The fix is to add the rotation-style block once at the top, before the forever:
when flag clicked
go to x: (-200) y: (0)
point in direction (90)
switch costume to [costume1 v]
set rotation style [left-right v]
forever
move (10) steps
if on edge, bounce
next costume
wait (0.1) seconds
end
One block, the right kind of flip. Rotation style is the difference between a walking cat and a tumbling cat.
Recap 3 min
You combined last lesson's costume-switching loop with motion to build a real walk cycle. The loop now runs four jobs per frame: move a few pixels, if on edge, bounce to handle the boundary, next costume to swap the legs, wait to pace the animation. Wrap that loop with a setup block at the top — position, direction, starting costume, and most importantly set rotation style [left-right v] — and you have a complete, well-behaved walker that handles edges, mirrors itself correctly, and starts the same way every time.
- Walk cycle
- A short animation loop (usually 2–4 costumes) that, when played repeatedly while the sprite also moves, looks like the sprite is walking. The core animation pattern in 2D games.
- if on edge, bounce
- The Motion block that does check edge + flip direction in one step. Equivalent to if <> then + touching [edge v]? + turn cw (180) degrees, but shorter.
- Rotation style
- A per-sprite setting that controls how the sprite visually rotates when its direction changes. Three modes: all around, left-right, don't rotate.
- left-right rotation
- The rotation style where the sprite mirror-flips horizontally instead of fully rotating. The correct choice for nearly any character that has a "right way up".
- Setup block
- The cluster of blocks at the top of a script — between the hat and the loop — that resets the sprite to a known starting state on each flag click.
Homework 2 min
The KL Street Walker. Build a scene with three walking sprites that share the same Stage. Each one is a different character on a KL street — pick three from: the auntie, Aljay, a stray cat, the kacang putih man, a school kid, anyone. All three walk back and forth at the same time, at different speeds, all the right way up.
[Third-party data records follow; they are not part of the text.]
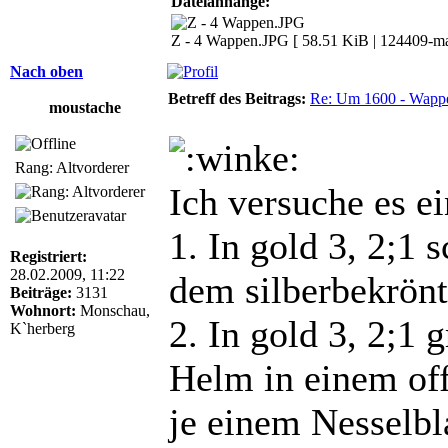
Dateianhänge:
Z - 4 Wappen.JPG [ 58.51 KiB | 124409-mal
Nach oben
Betreff des Beitrags:
Re: Um 1600 - Wappe
moustache
Rang: Altvorderer
Ich versuche es e
1. In gold 3, 2;1
Registriert:
28.02.2009, 11:22
dem silberbekrön
Beiträge:
3131
Wohnort:
Monschau,
2. In gold 3, 2;1 
K`herberg
Helm in einem off
je einem Nesselbla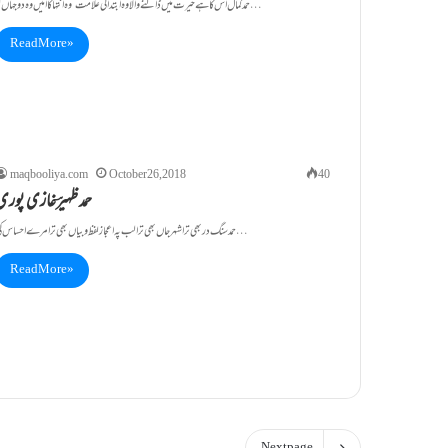
حمد کمال اس کا ہے حیرت میں ڈالنے والا وہ ابتدا کی علامت‘ وہ انتہا کا امیں وہ دوجہاں کو…
Read More »
maqbooliya.com
October 26, 2018
40
حمد ظہیرؔغازی پوری
حمد سنگ در بھی ترا شہر جاں بھی ترا لب پہ اعجاز لفظ و بیاں بھی ترا مرے احساس کی…
Read More »
Next page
- Add three sprites. Each should have at least two costumes that look like a walk (use library sprites or paint your own two-pose costumes).
- Give each sprite the full nine-block walk cycle from the worked example.
- Make each one walk at a noticeably different speed by varying the move size and the wait.
- Position them at different y-coordinates so they don't overlap — auntie at
y: 50, Aljay aty: -20, cat aty: -100(or whatever feels right). - Every single sprite must have set rotation style [left-right v] in its setup. Every one.
Save as HW-L2-27-KL-Street-Walker.sb3.
Bring back next class:
- The
.sb3file. - Your answer to: "Which character looks the most 'alive' to you, and was that because of the costumes, the speed, or both?"
Heads up for next class: SCR-L02-28 stays in Cluster E and introduces change [color v] effect by () and friends — graphic effects you can layer on top of your walk cycle to make characters glow, ghost, pixelate, or fade. Same walk, new vibe.